Optional: Visualization of the Metropolis-Hastings Algorithm
library(ggplot2)
ggplot(mcmc_output, aes(x = x, y =
y)) +
geom_density_2d_filled() +
ggtitle("Contour Plots of the MCMC Estimates")
Solution 1:
I think that what you are doing is wrong. Indeed, your second target function is not computing $P(X,Y\mid Z=2, W=1.3)$ as you indicate. Rather it is computing $P(X,Y,Z=2, W=1.3)$, which is not the same thing. Using Bayes' theorem, you have that $P(X,Y\mid Z=2, W=1.3) = \frac{P(X,Y,Z=2, W=1.3)}{P(Z=2, W=1.3)}$.
Edit (after comment)
Since $P(Z=2, W=1.3)$ is independent from $X$ and $Y$, the result should indeed be correct.
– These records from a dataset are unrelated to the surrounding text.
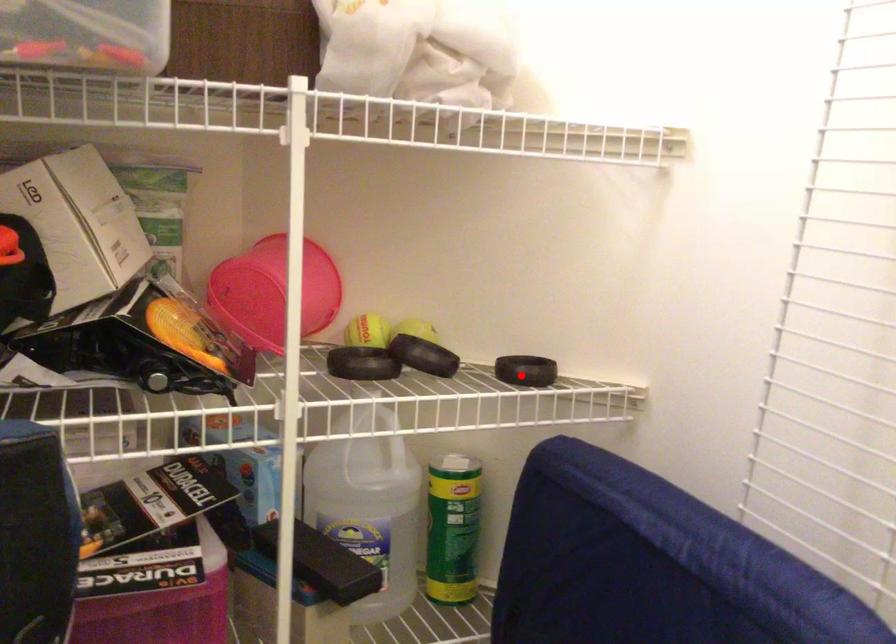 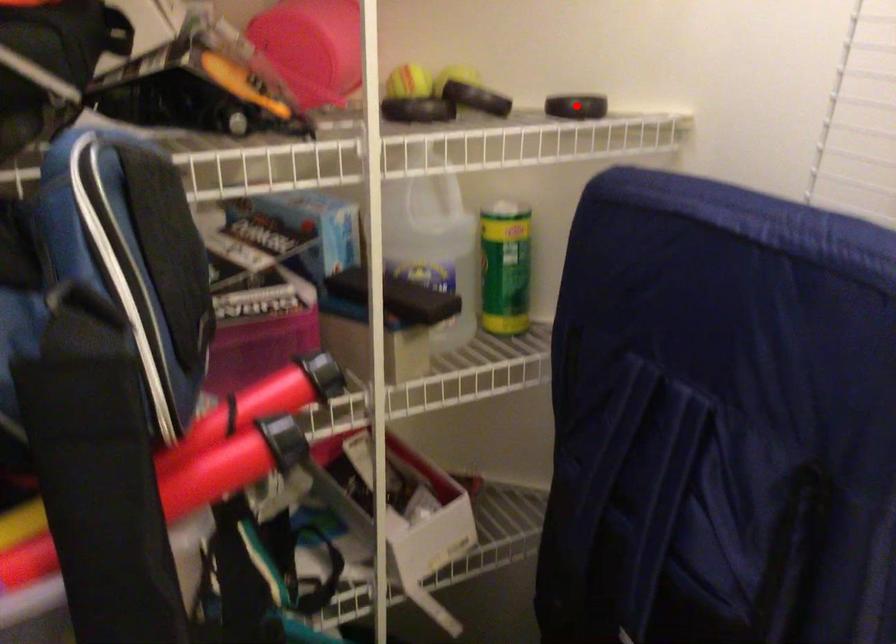 I am providing you with two images of the same scene from different viewpoints. A red point is marked on the first image and another point is marked on the second image. Is the marked point in image1 the same physical position as the marked point in image2?

Yes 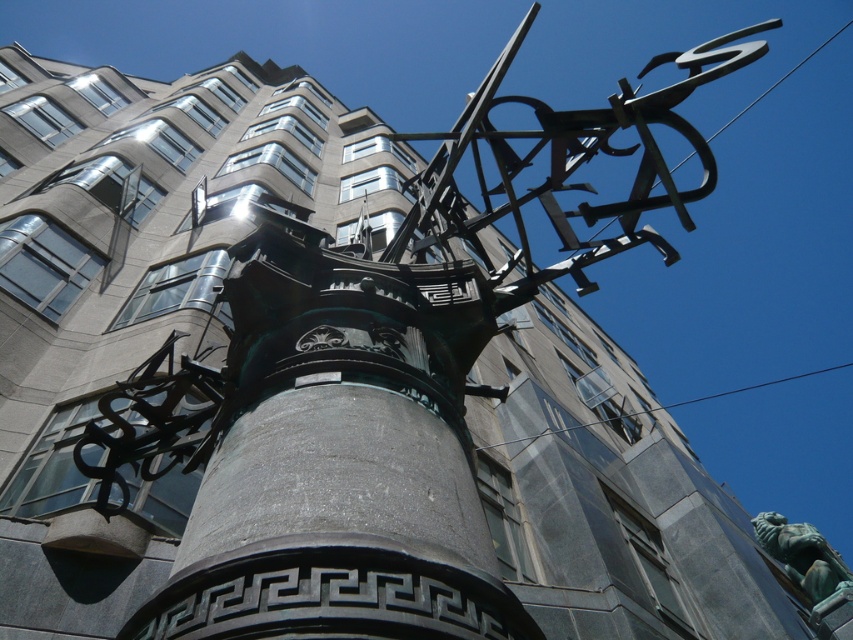 Question: Which point is farther to the camera?

Choices:
 (A) green patina stone pillar at center
 (B) green patina statue at lower right

Answer: (B)

Question: Among these objects, which one is nearest to the camera?

Choices:
 (A) green patina statue at lower right
 (B) green patina stone pillar at center

Answer: (B)

Question: Observing the image, what is the correct spatial positioning of green patina stone pillar at center in reference to green patina statue at lower right?

Choices:
 (A) right
 (B) left

Answer: (B)

Question: Which object appears farthest from the camera in this image?

Choices:
 (A) green patina stone pillar at center
 (B) green patina statue at lower right

Answer: (B)

Question: Is green patina stone pillar at center further to camera compared to green patina statue at lower right?

Choices:
 (A) no
 (B) yes

Answer: (A)

Question: Can you confirm if green patina stone pillar at center is positioned below green patina statue at lower right?

Choices:
 (A) yes
 (B) no

Answer: (B) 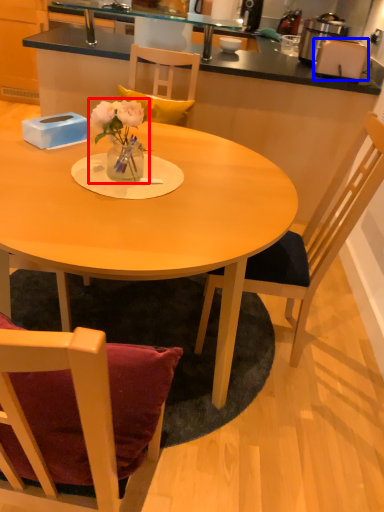 Question: Which object is further to the camera taking this photo, floral arrangement (highlighted by a red box) or toaster (highlighted by a blue box)?

Choices:
 (A) floral arrangement
 (B) toaster

Answer: (B) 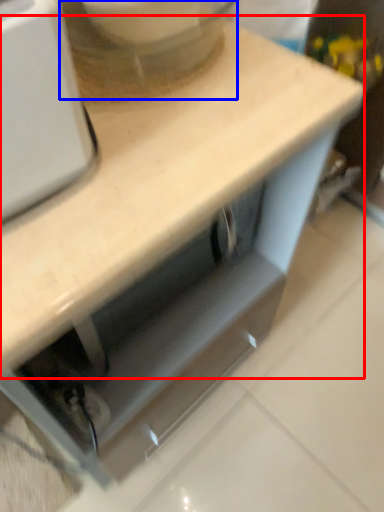 Question: Which point is closer to the camera, countertop (highlighted by a red box) or mixer (highlighted by a blue box)?

Choices:
 (A) countertop
 (B) mixer

Answer: (A)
A simple way to check it visually would be to project your points on the eigenvectors of the covariance matrix and plot the two resulting distributions against the theoretical ones (gaussians with variance given by the corresponding eigenvalues) using a qq-plot. Over time, the points should align better and better on the diagonal (you can use the Root Mean Square to quantify it).